> _WHAT IS BEING ASKED_
Without the pictures, set down every line of the data exactly.

-------

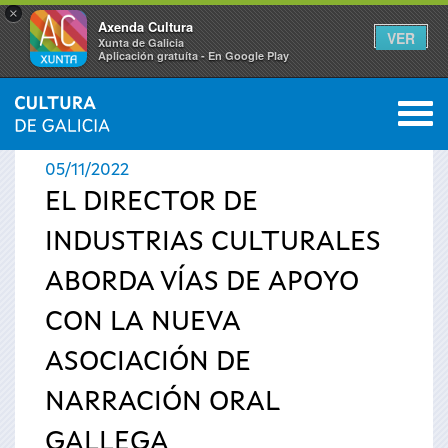
×
Axenda Cultura
VER
Xunta de Galicia
Aplicación gratuíta - En Google Play
Saltar al menú
M
INICIO
›
ACTUALIDAD
›
NOTICIAS
0
Se
05/11/2022
encuentra
EL DIRECTOR DE
INDUSTRIAS CULTURALES
usted
ABORDA VÍAS DE APOYO
aquí
CON LA NUEVA
ASOCIACIÓN DE
NARRACIÓN ORAL
GALLEGA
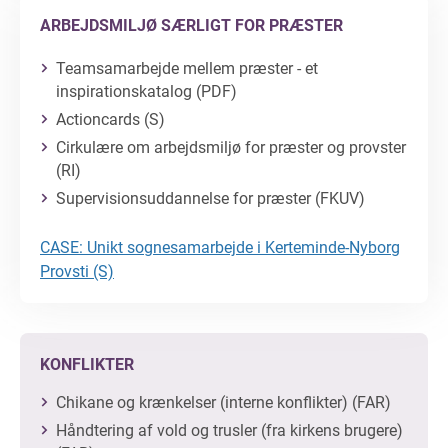
ARBEJDSMILJØ SÆRLIGT FOR PRÆSTER
Teamsamarbejde mellem præster - et
inspirationskatalog (PDF)
Actioncards (S)
Cirkulære om arbejdsmiljø for præster og provster
(RI)
Supervisionsuddannelse for præster (FKUV)
CASE: Unikt sognesamarbejde i Kerteminde-Nyborg
Provsti (S)
KONFLIKTER
Chikane og krænkelser (interne konflikter) (FAR)
Håndtering af vold og trusler (fra kirkens brugere)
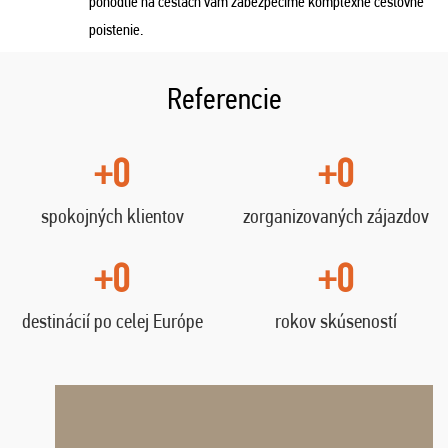
pohodlie na cestách vám zabezpečíme komplexné cestovné
poistenie.
Referencie
+0
+0
spokojných klientov
zorganizovaných zájazdov
+0
+0
destinácií po celej Európe
rokov skúseností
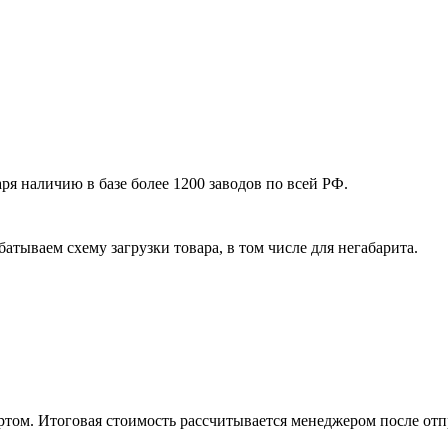
я наличию в базе более 1200 заводов по всей РФ.
атываем схему загрузки товара, в том числе для негабарита.
том. Итоговая стоимость рассчитывается менеджером после отп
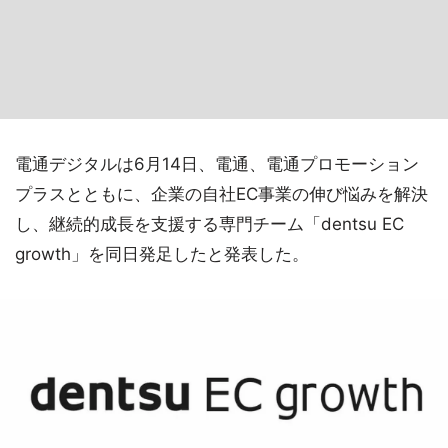
電通デジタルは6月14日、電通、電通プロモーション
プラスとともに、企業の自社EC事業の伸び悩みを解決
し、継続的成長を支援する専門チーム「dentsu EC
growth」を同日発足したと発表した。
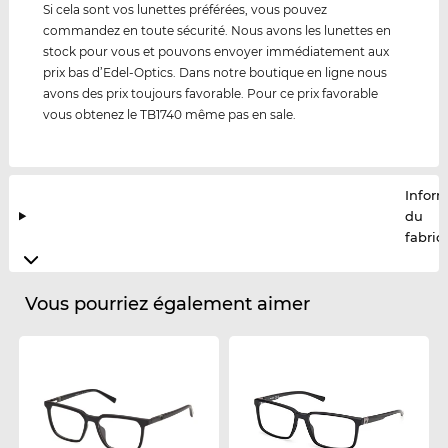
Si cela sont vos lunettes préférées, vous pouvez
commandez en toute sécurité. Nous avons les lunettes en
stock pour vous et pouvons envoyer immédiatement aux
prix bas d’Edel-Optics. Dans notre boutique en ligne nous
avons des prix toujours favorable. Pour ce prix favorable
vous obtenez le TB1740 même pas en sale.
Infor
du
fabric
Vous pourriez également aimer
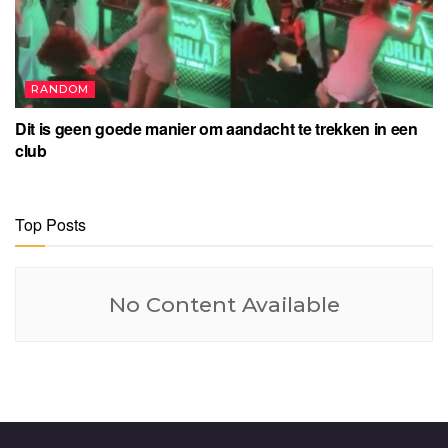
RANDOM
Dit is geen goede manier om aandacht te trekken in een
club
Top Posts
No Content Available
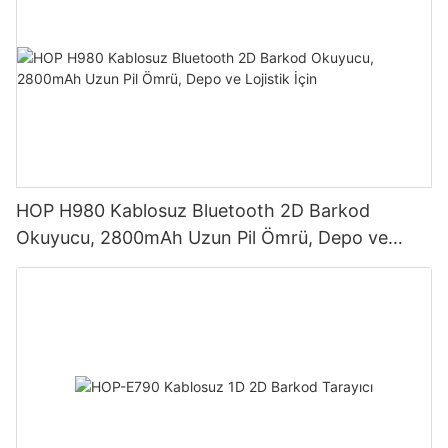
HOP H980 Kablosuz Bluetooth 2D Barkod
Okuyucu, 2800mAh Uzun Pil Ömrü, Depo ve
Lojistik İçin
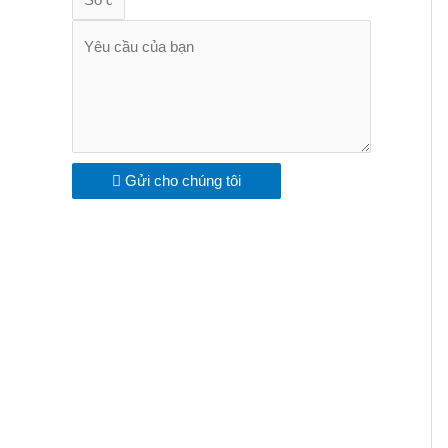
Gửi cho chúng tôi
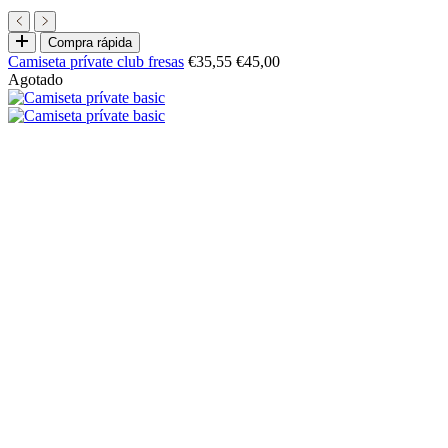
Elige
Compra rápida
opciones
Precio
Precio
Camiseta prívate club fresas
€35,55
€45,00
de
normal
Agotado
oferta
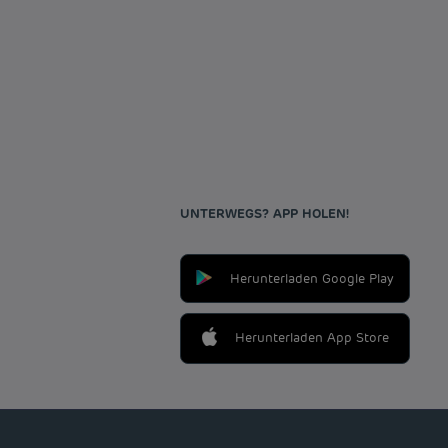
UNTERWEGS? APP HOLEN!
Herunterladen Google Play
Herunterladen App Store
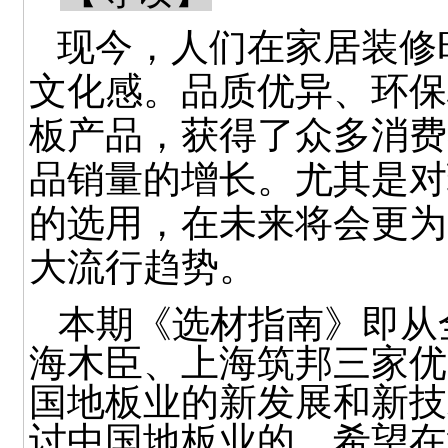
现今，人们在家居装修
文化感。品质优异、环保
板产品，获得了众多消费
品销量的增长。尤其是对
的选用，在未来将会更为
大流行趋势。
本期《选材指南》即从
海木臣、上海筑邦三家优
国地板业的新发展和新技
讨中国地板业的，希望在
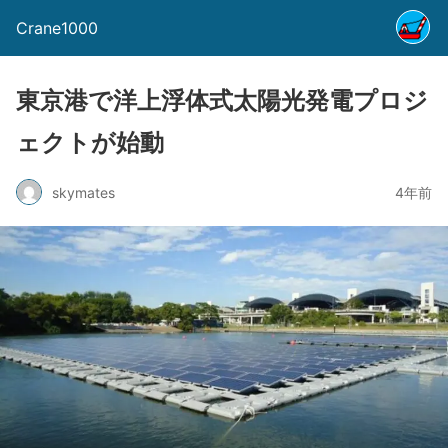
Crane1000
東京港で洋上浮体式太陽光発電プロジ
ェクトが始動
skymates
4年前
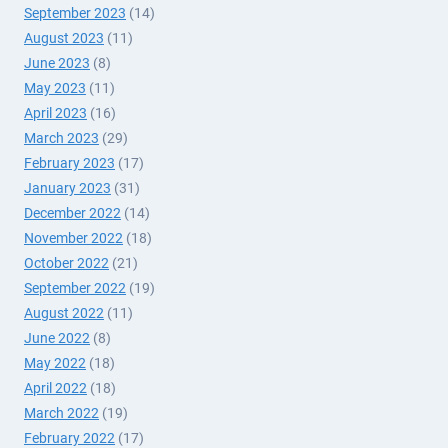
September 2023
(14)
August 2023
(11)
June 2023
(8)
May 2023
(11)
April 2023
(16)
March 2023
(29)
February 2023
(17)
January 2023
(31)
December 2022
(14)
November 2022
(18)
October 2022
(21)
September 2022
(19)
August 2022
(11)
June 2022
(8)
May 2022
(18)
April 2022
(18)
March 2022
(19)
February 2022
(17)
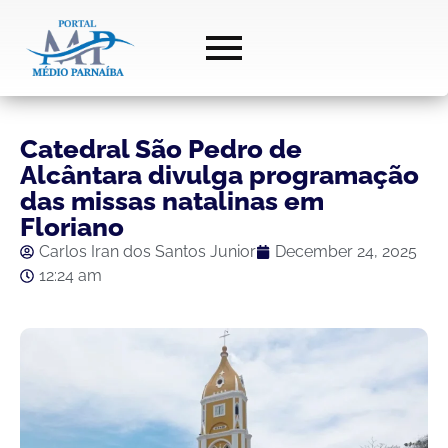
Catedral São Pedro de
Alcântara divulga programação
das missas natalinas em
Floriano
Carlos Iran dos Santos Junior
December 24, 2025
12:24 am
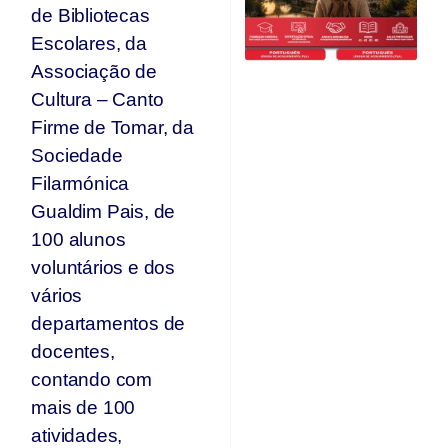
Qu
de Bibliotecas
O
Escolares, da
F
Associação de
Ju
Cultura – Canto
Firme de Tomar, da
Sociedade
Filarmónica
Gualdim Pais, de
100 alunos
voluntários e dos
vários
departamentos de
docentes,
contando com
mais de 100
atividades,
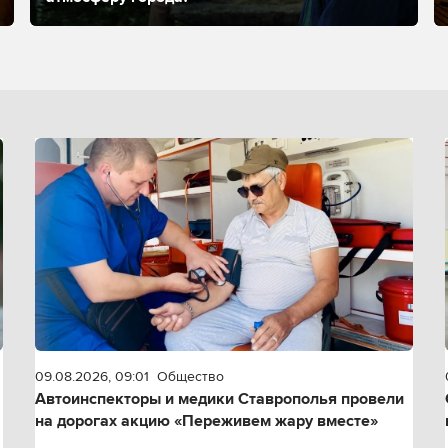
09.08.2026, 09:01
Общество
Автоинспекторы и медики Ставрополья провели
на дорогах акцию «Переживем жару вместе»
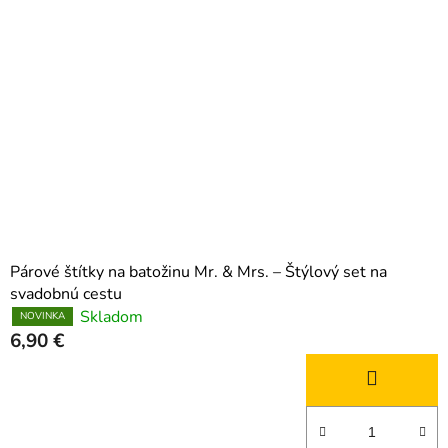
Párové štítky na batožinu Mr. & Mrs. – Štýlový set na
svadobnú cestu
Skladom
NOVINKA
6,90 €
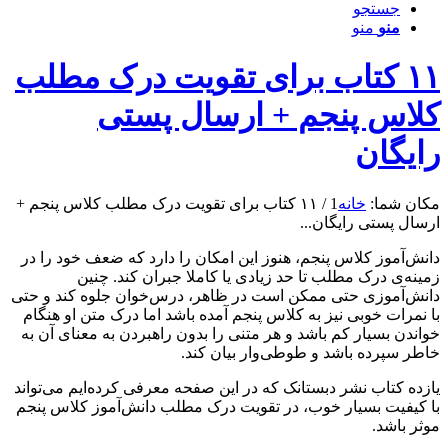
جستجو
منو
منو
۱۱ کتاب برای تقویت درک مطلب
کلاس پنجم + ارسال پستی
رایگان
مکان شما:
خانه
1
/
۱۱ کتاب برای تقویت درک مطلب کلاس پنجم +
ارسال پستی رایگان...
دانش‌آموز کلاس پنجم، هنوز این امکان را دارد که ضعف خود را در
زمینه‌ی درک مطلب تا حد زیادی یا کاملا جبران کند. چنین
دانش‌آموزی حتی ممکن است در ظاهر، درس‌خوان جلوه کند و حتی
با نمرات خوبی نیز به کلاس پنجم آمده باشد اما درک متن او هنگام
خواندن بسیار کم باشد و هر متنی را بدون راهبردن به معنای آن به
خاطر سپرده باشد و طوطی‌وار بیان کند.
یازده کتاب نشر دبستانک که در این صفحه معرفی کرده‌ایم می‌تواند
با کیفیت بسیار خوب، در تقویت درک مطلب دانش‌آموز کلاس پنجم
موثر باشد.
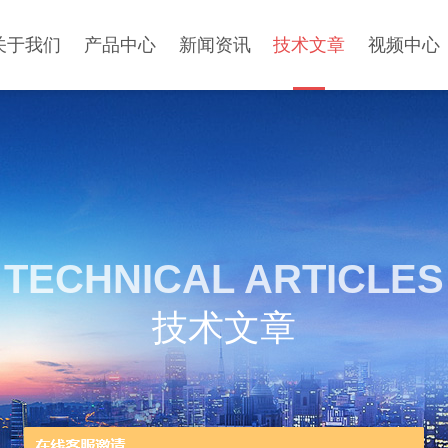
关于我们
产品中心
新闻资讯
技术文章
视频中心
TECHNICAL ARTICLES
技术文章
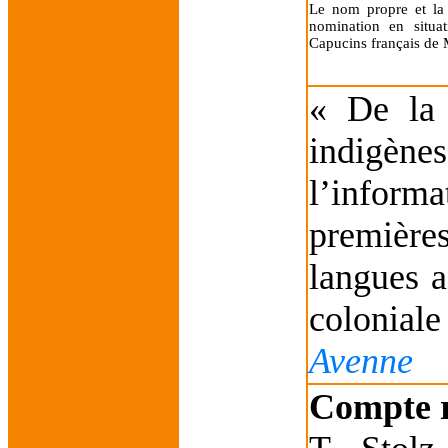
Le nom propre et la 
nomination en situat
Capucins français de
« De la
indigène
l’infor
première
langues a
colonial
Avenne
Compte 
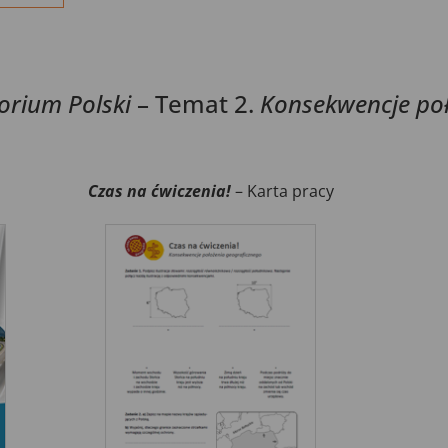
torium Polski
– Temat 2.
Konsekwencje po
Czas na ćwiczenia!
– Karta pracy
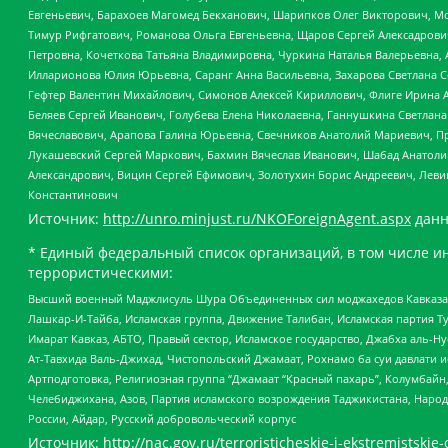
Евгеньевич, Барахоев Магомед Бекханович, Шарипков Олег Викторович, М
Тимур Рифгатович, Романова Ольга Евгеньевна, Щаров Сергей Алексадрови
Петровна, Кочеткова Татьяна Владимировна, Чуркина Наталья Валерьевна, 
Илларионова Юлия Юрьевна, Саранг Анна Васильевна, Захарова Светлана 
Гефтер Валентин Михайлович, Симонов Алексей Кириллович, Флиге Ирина 
Беляев Сергей Иванович, Голубева Елена Николаевна, Ганнушкина Светлана
Вячеславович, Арапова Галина Юрьевна, Свечников Анатолий Мариевич, П
Лукашевский Сергей Маркович, Бахмин Вячеслав Иванович, Шабад Анатоли
Александрович, Вицин Сергей Ефимович, Золотухин Борис Андреевич, Леви
Константинович
Источник:
http://unro.minjust.ru/NKOForeignAgent.aspx
данн
* Единый федеральный список организаций, в том числе и
террористическими:
Высший военный Маджлисуль Шура Объединенных сил моджахедов Кавказа, Ко
Лашкар-И-Тайба, Исламская группа, Движение Талибан, Исламская партия Т
Имарат Кавказ, АБТО, Правый сектор, Исламское государство, Джабха аль-
Ат-Тавхида Валь-Джихад, Чистопольский Джамаат, Рохнамо ба суи давлати и
Артподготовка, Религиозная группа “Джамаат “Красный пахарь”, Колумбайн
Челебиджихана, Азов, Партия исламского возрождения Таджикистана, Народ
России, Айдар, Русский добровольческий корпус
Источник:
http://nac.gov.ru/terroristicheskie-i-ekstremistskie-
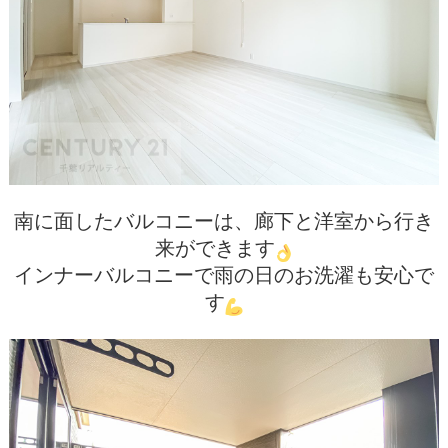
南に面したバルコニーは、廊下と洋室から行き
来ができます
インナーバルコニーで雨の日のお洗濯も安心で
す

-------

> _EXPECTED OUTPUT_
×
Axenda Cultura
VER
Xunta de Galicia
Aplicación gratuíta - En Google Play
Saltar al menú
M
INICIO
›
ACTUALIDAD
›
NOTICIAS
0
Se
05/11/2022
encuentra
EL DIRECTOR DE
INDUSTRIAS CULTURALES
usted
ABORDA VÍAS DE APOYO
aquí
CON LA NUEVA
ASOCIACIÓN DE
NARRACIÓN ORAL
GALLEGA
ARBEJDSMILJØ SÆRLIGT FOR PRÆSTER
Teamsamarbejde mellem præster - et
inspirationskatalog (PDF)
Actioncards (S)
Cirkulære om arbejdsmiljø for præster og provster
(RI)
Supervisionsuddannelse for præster (FKUV)
CASE: Unikt sognesamarbejde i Kerteminde-Nyborg
Provsti (S)
KONFLIKTER
Chikane og krænkelser (interne konflikter) (FAR)
Håndtering af vold og trusler (fra kirkens brugere)
pohodlie na cestách vám zabezpečíme komplexné cestovné
poistenie.
Referencie
+0
+0
spokojných klientov
zorganizovaných zájazdov
+0
+0
destinácií po celej Európe
rokov skúseností
я наличию в базе более 1200 заводов по всей РФ.
атываем схему загрузки товара, в том числе для негабарита.
том. Итоговая стоимость рассчитывается менеджером после отп
電通デジタルは6月14日、電通、電通プロモーション
プラスとともに、企業の自社EC事業の伸び悩みを解決
し、継続的成長を支援する専門チーム「dentsu EC
growth」を同日発足したと発表した。
Si cela sont vos lunettes préférées, vous pouvez
commandez en toute sécurité. Nous avons les lunettes en
stock pour vous et pouvons envoyer immédiatement aux
prix bas d’Edel-Optics. Dans notre boutique en ligne nous
avons des prix toujours favorable. Pour ce prix favorable
vous obtenez le TB1740 même pas en sale.
Infor
du
fabric
Vous pourriez également aimer
RANDOM
Dit is geen goede manier om aandacht te trekken in een
club
Top Posts
No Content Available
HOP H980 Kablosuz Bluetooth 2D Barkod
Okuyucu, 2800mAh Uzun Pil Ömrü, Depo ve
Lojistik İçin
Gửi cho chúng tôi
Elige
Compra rápida
opciones
Precio
Precio
Camiseta prívate club fresas
€35,55
€45,00
de
normal
Agotado
oferta
UNTERWEGS? APP HOLEN!
Herunterladen Google Play
Herunterladen App Store
现今，人们在家居装修
文化感。品质优异、环保
板产品，获得了众多消费
品销量的增长。尤其是对
的选用，在未来将会更为
大流行趋势。
本期《选材指南》即从
海木臣、上海筑邦三家优
国地板业的新发展和新技
讨中国地板业的，希望在
Crane1000
東京港で洋上浮体式太陽光発電プロジ
ェクトが始動
skymates
4年前
September 2023
(14)
August 2023
(11)
June 2023
(8)
May 2023
(11)
April 2023
(16)
March 2023
(29)
February 2023
(17)
January 2023
(31)
December 2022
(14)
November 2022
(18)
October 2022
(21)
September 2022
(19)
August 2022
(11)
June 2022
(8)
May 2022
(18)
April 2022
(18)
March 2022
(19)
February 2022
(17)
Catedral São Pedro de
Alcântara divulga programação
das missas natalinas em
Floriano
Carlos Iran dos Santos Junior
December 24, 2025
12:24 am
Qu
de Bibliotecas
O
Escolares, da
F
Associação de
Ju
Cultura – Canto
Firme de Tomar, da
Sociedade
Filarmónica
Gualdim Pais, de
100 alunos
voluntários e dos
vários
departamentos de
docentes,
contando com
mais de 100
atividades,
09.08.2026, 09:01
Общество
Автоинспекторы и медики Ставрополья провели
на дорогах акцию «Переживем жару вместе»
Párové štítky na batožinu Mr. & Mrs. – Štýlový set na
svadobnú cestu
Skladom
NOVINKA
6,90 €
جستجو
منو
منو
۱۱ کتاب برای تقویت درک مطلب
کلاس پنجم + ارسال پستی
رایگان
مکان شما:
خانه
1
/
۱۱ کتاب برای تقویت درک مطلب کلاس پنجم +
ارسال پستی رایگان...
دانش‌آموز کلاس پنجم، هنوز این امکان را دارد که ضعف خود را در
زمینه‌ی درک مطلب تا حد زیادی یا کاملا جبران کند. چنین
دانش‌آموزی حتی ممکن است در ظاهر، درس‌خوان جلوه کند و حتی
با نمرات خوبی نیز به کلاس پنجم آمده باشد اما درک متن او هنگام
خواندن بسیار کم باشد و هر متنی را بدون راهبردن به معنای آن به
خاطر سپرده باشد و طوطی‌وار بیان کند.
یازده کتاب نشر دبستانک که در این صفحه معرفی کرده‌ایم می‌تواند
با کیفیت بسیار خوب، در تقویت درک مطلب دانش‌آموز کلاس پنجم
موثر باشد.
关于我们
产品中心
新闻资讯
技术文章
视频中心
TECHNICAL ARTICLES
技术文章
Le nom propre et la 
nomination en situat
Capucins français de
« De la
indigène
l’infor
première
langues a
colonial
Avenne
Compte 
torium Polski
– Temat 2.
Konsekwencje po
Czas na ćwiczenia!
– Karta pracy
Евгеньевич, Барахоев Магомед Бекханович, Шарипков Олег Викторович, М
Тимур Рифгатович, Романова Ольга Евгеньевна, Щаров Сергей Алексадрови
Петровна, Кочеткова Татьяна Владимировна, Чуркина Наталья Валерьевна, 
Илларионова Юлия Юрьевна, Саранг Анна Васильевна, Захарова Светлана 
Гефтер Валентин Михайлович, Симонов Алексей Кириллович, Флиге Ирина 
Беляев Сергей Иванович, Голубева Елена Николаевна, Ганнушкина Светлана
Вячеславович, Арапова Галина Юрьевна, Свечников Анатолий Мариевич, П
Лукашевский Сергей Маркович, Бахмин Вячеслав Иванович, Шабад Анатоли
Александрович, Вицин Сергей Ефимович, Золотухин Борис Андреевич, Леви
Константинович
Источник:
http://unro.minjust.ru/NKOForeignAgent.aspx
данн
* Единый федеральный список организаций, в том числе и
террористическими:
Высший военный Маджлисуль Шура Объединенных сил моджахедов Кавказа, Ко
Лашкар-И-Тайба, Исламская группа, Движение Талибан, Исламская партия Т
Имарат Кавказ, АБТО, Правый сектор, Исламское государство, Джабха аль-
Ат-Тавхида Валь-Джихад, Чистопольский Джамаат, Рохнамо ба суи давлати и
Артподготовка, Религиозная группа “Джамаат “Красный пахарь”, Колумбайн
Челебиджихана, Азов, Партия исламского возрождения Таджикистана, Народ
России, Айдар, Русский добровольческий корпус
Источник:
http://nac.gov.ru/terroristicheskie-i-ekstremistskie-
南に面したバルコニーは、廊下と洋室から行き
来ができます
インナーバルコニーで雨の日のお洗濯も安心で
す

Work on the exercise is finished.